Records excerpted from a collection
· · · · · · ·

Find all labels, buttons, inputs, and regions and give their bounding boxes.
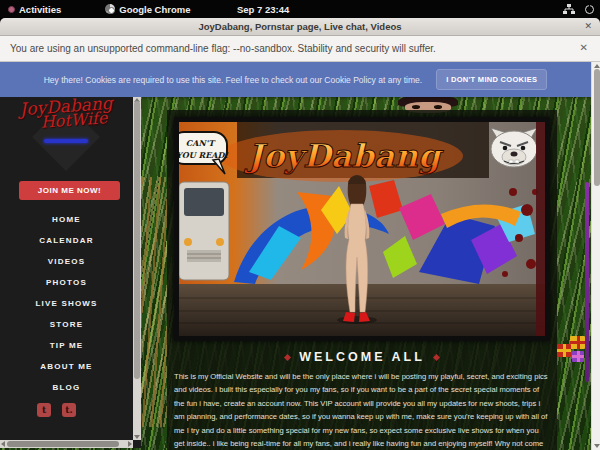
scroll-down-icon[interactable] (594, 444, 600, 448)
flag-warning-bar: You are using an unsupported command-lin… (0, 36, 600, 62)
welcome-paragraph: This is my Official Website and will be … (174, 370, 550, 450)
window-close-button[interactable]: ✕ (584, 21, 592, 31)
cookie-notice-bar: Hey there! Cookies are required to use t… (0, 62, 591, 97)
activities-icon (8, 6, 15, 13)
sidebar-item-calendar[interactable]: CALENDAR (0, 230, 133, 251)
app-menu-google-chrome[interactable]: Google Chrome (97, 0, 198, 18)
twitter-icon[interactable]: t (37, 403, 51, 417)
scroll-left-icon[interactable] (1, 441, 5, 447)
clock-label: Sep 7 23:44 (237, 4, 289, 15)
network-icon[interactable] (563, 4, 575, 15)
main-content-panel: JoyDabang CAN'T YOU READ! (167, 110, 557, 450)
graffiti-title-text: JoyDabang (244, 137, 444, 175)
join-me-now-button[interactable]: JOIN ME NOW! (19, 181, 120, 200)
hero-image: JoyDabang CAN'T YOU READ! (174, 117, 550, 341)
sidebar-horizontal-scrollbar[interactable] (0, 440, 133, 448)
face-eye-right (434, 105, 442, 109)
window-title: JoyDabang, Pornstar page, Live chat, Vid… (0, 21, 600, 32)
cookie-notice-text: Hey there! Cookies are required to use t… (44, 75, 422, 85)
flag-warning-close-button[interactable]: ✕ (580, 42, 588, 53)
graffiti-scene: JoyDabang CAN'T YOU READ! (179, 122, 545, 336)
bulldog-graffiti-icon (491, 128, 537, 167)
welcome-heading-row: WELCOME ALL (167, 350, 557, 364)
screen: Activities Google Chrome Sep 7 23:44 Joy… (0, 0, 600, 450)
sidebar-item-about-me[interactable]: ABOUT ME (0, 356, 133, 377)
bubble-line-1: CAN'T (186, 138, 216, 148)
sidebar-item-store[interactable]: STORE (0, 314, 133, 335)
sidebar-item-home[interactable]: HOME (0, 209, 133, 230)
site-logo[interactable]: JoyDabang HotWife (0, 97, 133, 132)
sidebar-vertical-scrollbar[interactable] (133, 97, 141, 440)
activities-button[interactable]: Activities (0, 0, 69, 18)
cookie-accept-button[interactable]: I DON'T MIND COOKIES (436, 69, 547, 90)
chrome-icon (105, 4, 115, 14)
sidebar-link[interactable] (44, 139, 88, 143)
clock[interactable]: Sep 7 23:44 (237, 0, 289, 18)
scroll-down-icon[interactable] (134, 435, 140, 439)
purple-pole (585, 182, 589, 382)
sidebar-item-tip-me[interactable]: TIP ME (0, 335, 133, 356)
welcome-heading: WELCOME ALL (299, 350, 425, 364)
flag-warning-text: You are using an unsupported command-lin… (10, 43, 436, 54)
browser-vertical-scrollbar[interactable] (591, 62, 600, 450)
sidebar-horizontal-scroll-thumb[interactable] (7, 441, 119, 447)
gnome-top-bar: Activities Google Chrome Sep 7 23:44 (0, 0, 600, 18)
activities-label: Activities (19, 4, 61, 15)
social-icons: t t. (37, 403, 76, 417)
browser-scroll-thumb[interactable] (594, 69, 600, 186)
app-menu-label: Google Chrome (119, 4, 190, 15)
truck (179, 182, 229, 280)
page-viewport: Hey there! Cookies are required to use t… (0, 62, 600, 450)
sidebar-item-blog[interactable]: BLOG (0, 377, 133, 398)
diamond-icon (433, 353, 440, 360)
sidebar-item-live-shows[interactable]: LIVE SHOWS (0, 293, 133, 314)
sidebar: JoyDabang HotWife JOIN ME NOW! HOME CALE… (0, 97, 141, 448)
window-titlebar: JoyDabang, Pornstar page, Live chat, Vid… (0, 18, 600, 36)
gift-box-yellow (570, 336, 585, 349)
sidebar-item-videos[interactable]: VIDEOS (0, 251, 133, 272)
power-icon[interactable] (585, 5, 594, 14)
tumblr-icon[interactable]: t. (62, 403, 76, 417)
scroll-right-icon[interactable] (128, 441, 132, 447)
sidebar-content: JoyDabang HotWife JOIN ME NOW! HOME CALE… (0, 97, 133, 440)
gift-box-purple (572, 351, 584, 362)
diamond-icon (284, 353, 291, 360)
sidebar-menu: HOME CALENDAR VIDEOS PHOTOS LIVE SHOWS S… (0, 209, 133, 398)
gift-box-red (557, 344, 571, 357)
face-eye-left (412, 105, 420, 109)
system-tray (563, 0, 596, 18)
bubble-line-2: YOU READ! (179, 150, 228, 160)
sidebar-item-photos[interactable]: PHOTOS (0, 272, 133, 293)
sidebar-vertical-scroll-thumb[interactable] (134, 101, 140, 379)
scroll-up-icon[interactable] (594, 64, 600, 68)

· · · · · · ·

Aim of the exercise: Copy out the lines above with "scrollbar" in them.

Reply:
sidebar-horizontal-scrollbar[interactable] (0, 440, 133, 448)
sidebar-vertical-scrollbar[interactable] (133, 97, 141, 440)
browser-vertical-scrollbar[interactable] (591, 62, 600, 450)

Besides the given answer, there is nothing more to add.